DATA LISTING
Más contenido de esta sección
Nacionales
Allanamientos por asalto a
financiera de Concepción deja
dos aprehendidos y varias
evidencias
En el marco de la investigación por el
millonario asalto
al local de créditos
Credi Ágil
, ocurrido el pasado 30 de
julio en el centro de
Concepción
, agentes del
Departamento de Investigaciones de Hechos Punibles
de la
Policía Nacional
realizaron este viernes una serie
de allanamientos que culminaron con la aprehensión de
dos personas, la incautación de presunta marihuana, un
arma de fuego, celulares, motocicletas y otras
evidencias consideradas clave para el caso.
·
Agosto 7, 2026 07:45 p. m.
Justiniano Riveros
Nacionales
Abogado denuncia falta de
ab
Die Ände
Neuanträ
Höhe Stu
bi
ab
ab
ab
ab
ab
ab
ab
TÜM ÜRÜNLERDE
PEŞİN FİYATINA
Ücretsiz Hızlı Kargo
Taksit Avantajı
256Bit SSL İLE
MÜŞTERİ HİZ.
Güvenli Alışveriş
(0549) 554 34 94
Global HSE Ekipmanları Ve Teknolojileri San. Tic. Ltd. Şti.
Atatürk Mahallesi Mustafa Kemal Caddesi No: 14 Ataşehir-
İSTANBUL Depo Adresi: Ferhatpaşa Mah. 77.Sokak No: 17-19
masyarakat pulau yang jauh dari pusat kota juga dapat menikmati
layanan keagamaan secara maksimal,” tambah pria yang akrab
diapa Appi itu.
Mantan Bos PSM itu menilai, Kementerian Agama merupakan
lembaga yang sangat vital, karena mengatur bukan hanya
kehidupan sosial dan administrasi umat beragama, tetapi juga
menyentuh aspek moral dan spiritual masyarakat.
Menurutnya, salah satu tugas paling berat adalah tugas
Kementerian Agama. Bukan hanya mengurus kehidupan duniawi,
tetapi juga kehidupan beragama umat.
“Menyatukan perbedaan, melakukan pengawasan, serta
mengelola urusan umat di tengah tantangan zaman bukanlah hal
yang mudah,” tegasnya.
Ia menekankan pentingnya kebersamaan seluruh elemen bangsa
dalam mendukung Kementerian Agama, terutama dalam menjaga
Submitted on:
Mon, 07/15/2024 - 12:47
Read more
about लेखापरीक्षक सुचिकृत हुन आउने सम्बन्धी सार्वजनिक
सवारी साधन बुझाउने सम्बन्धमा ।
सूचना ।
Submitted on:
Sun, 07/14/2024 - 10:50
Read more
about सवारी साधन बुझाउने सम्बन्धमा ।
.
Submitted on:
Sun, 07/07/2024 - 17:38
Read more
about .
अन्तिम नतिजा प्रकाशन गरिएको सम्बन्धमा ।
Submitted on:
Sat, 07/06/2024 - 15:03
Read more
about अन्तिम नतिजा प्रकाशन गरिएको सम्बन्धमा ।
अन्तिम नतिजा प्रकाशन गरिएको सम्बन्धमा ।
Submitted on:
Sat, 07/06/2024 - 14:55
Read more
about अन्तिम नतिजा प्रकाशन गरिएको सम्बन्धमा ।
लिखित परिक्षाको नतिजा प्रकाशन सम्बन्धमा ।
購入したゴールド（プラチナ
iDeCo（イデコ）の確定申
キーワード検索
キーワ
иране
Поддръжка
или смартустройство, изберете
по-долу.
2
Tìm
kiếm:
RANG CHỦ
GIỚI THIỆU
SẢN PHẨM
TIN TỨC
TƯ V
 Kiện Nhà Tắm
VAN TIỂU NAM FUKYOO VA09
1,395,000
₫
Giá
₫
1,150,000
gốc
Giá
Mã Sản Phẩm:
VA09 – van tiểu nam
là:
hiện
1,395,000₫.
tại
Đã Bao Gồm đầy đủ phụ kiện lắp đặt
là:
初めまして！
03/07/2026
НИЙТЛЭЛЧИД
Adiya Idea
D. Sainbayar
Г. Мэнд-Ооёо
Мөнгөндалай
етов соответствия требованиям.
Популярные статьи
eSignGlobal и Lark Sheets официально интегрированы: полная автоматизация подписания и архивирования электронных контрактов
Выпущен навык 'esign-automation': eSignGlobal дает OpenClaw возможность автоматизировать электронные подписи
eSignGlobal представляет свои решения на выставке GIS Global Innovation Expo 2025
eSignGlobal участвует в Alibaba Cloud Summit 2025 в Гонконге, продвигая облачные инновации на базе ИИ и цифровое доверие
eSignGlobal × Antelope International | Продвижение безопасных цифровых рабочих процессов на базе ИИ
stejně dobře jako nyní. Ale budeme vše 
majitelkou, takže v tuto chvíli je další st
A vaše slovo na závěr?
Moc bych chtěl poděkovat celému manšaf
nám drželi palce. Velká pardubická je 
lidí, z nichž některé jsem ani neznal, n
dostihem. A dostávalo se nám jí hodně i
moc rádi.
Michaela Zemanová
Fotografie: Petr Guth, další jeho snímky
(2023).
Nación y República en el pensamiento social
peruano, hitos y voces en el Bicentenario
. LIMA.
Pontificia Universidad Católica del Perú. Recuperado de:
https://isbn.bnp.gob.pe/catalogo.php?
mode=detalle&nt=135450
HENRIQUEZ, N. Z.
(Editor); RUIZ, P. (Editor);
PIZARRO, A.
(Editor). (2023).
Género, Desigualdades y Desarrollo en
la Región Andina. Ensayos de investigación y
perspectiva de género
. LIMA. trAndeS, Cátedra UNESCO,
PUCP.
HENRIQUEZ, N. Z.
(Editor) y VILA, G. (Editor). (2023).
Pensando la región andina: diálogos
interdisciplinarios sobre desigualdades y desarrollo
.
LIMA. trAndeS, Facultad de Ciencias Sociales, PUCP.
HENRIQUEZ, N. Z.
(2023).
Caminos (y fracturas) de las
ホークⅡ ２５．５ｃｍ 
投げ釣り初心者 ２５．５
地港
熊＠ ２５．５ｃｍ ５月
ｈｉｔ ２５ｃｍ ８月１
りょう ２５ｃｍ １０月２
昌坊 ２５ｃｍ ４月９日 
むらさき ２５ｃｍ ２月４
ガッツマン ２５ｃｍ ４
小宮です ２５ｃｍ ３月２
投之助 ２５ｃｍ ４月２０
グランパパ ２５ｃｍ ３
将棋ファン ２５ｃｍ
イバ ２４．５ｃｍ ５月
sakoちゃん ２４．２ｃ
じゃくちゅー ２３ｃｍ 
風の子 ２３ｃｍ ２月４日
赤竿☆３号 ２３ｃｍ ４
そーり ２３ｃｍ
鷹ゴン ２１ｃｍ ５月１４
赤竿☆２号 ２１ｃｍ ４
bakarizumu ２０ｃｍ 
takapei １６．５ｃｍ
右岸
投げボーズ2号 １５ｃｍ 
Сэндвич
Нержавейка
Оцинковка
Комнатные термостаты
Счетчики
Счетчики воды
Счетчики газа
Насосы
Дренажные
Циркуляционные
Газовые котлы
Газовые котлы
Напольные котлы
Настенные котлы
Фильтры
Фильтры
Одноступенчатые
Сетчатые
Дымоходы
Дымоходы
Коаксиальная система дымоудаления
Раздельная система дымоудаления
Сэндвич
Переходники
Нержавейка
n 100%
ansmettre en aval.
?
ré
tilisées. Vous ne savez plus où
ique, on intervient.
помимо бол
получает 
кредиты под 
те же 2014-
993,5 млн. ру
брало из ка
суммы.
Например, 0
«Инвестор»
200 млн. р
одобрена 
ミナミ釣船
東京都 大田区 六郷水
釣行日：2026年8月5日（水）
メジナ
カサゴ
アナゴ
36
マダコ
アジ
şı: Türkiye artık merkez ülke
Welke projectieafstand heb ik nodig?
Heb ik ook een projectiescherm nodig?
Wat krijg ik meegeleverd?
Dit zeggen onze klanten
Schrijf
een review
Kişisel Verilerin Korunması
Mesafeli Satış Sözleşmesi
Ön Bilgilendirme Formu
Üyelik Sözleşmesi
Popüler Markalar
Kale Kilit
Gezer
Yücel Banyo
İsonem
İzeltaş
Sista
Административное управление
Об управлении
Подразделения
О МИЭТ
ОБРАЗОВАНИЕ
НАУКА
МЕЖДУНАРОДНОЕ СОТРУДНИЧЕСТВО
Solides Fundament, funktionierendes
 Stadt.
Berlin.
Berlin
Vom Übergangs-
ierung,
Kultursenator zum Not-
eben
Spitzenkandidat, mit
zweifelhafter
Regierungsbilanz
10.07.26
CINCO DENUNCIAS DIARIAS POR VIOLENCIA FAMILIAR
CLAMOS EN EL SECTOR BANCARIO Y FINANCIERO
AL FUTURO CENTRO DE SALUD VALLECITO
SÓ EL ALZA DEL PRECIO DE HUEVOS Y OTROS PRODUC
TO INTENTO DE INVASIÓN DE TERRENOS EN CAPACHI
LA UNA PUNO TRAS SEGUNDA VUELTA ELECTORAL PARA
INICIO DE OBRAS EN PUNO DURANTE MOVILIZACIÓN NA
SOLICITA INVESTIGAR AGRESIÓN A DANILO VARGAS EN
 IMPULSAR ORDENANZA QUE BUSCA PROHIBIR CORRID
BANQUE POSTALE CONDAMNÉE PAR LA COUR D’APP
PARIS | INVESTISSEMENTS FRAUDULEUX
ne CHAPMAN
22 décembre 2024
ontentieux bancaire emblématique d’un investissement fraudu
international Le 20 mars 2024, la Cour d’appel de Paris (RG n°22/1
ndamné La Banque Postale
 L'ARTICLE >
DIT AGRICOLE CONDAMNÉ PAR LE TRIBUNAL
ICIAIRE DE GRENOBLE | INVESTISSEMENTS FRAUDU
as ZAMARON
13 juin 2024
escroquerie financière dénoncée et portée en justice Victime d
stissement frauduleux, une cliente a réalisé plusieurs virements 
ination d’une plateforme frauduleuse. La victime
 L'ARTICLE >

TRY IT
Among the entries above, find the line with "Taksit Avantajı" and the line with "İSTANBUL Depo Adresi: Ferhatpaşa"; give again exactly these two lines and all lines between them.

RESPONSE BELOW
Taksit Avantajı
256Bit SSL İLE
MÜŞTERİ HİZ.
Güvenli Alışveriş
(0549) 554 34 94
Global HSE Ekipmanları Ve Teknolojileri San. Tic. Ltd. Şti.
Atatürk Mahallesi Mustafa Kemal Caddesi No: 14 Ataşehir-
İSTANBUL Depo Adresi: Ferhatpaşa Mah. 77.Sokak No: 17-19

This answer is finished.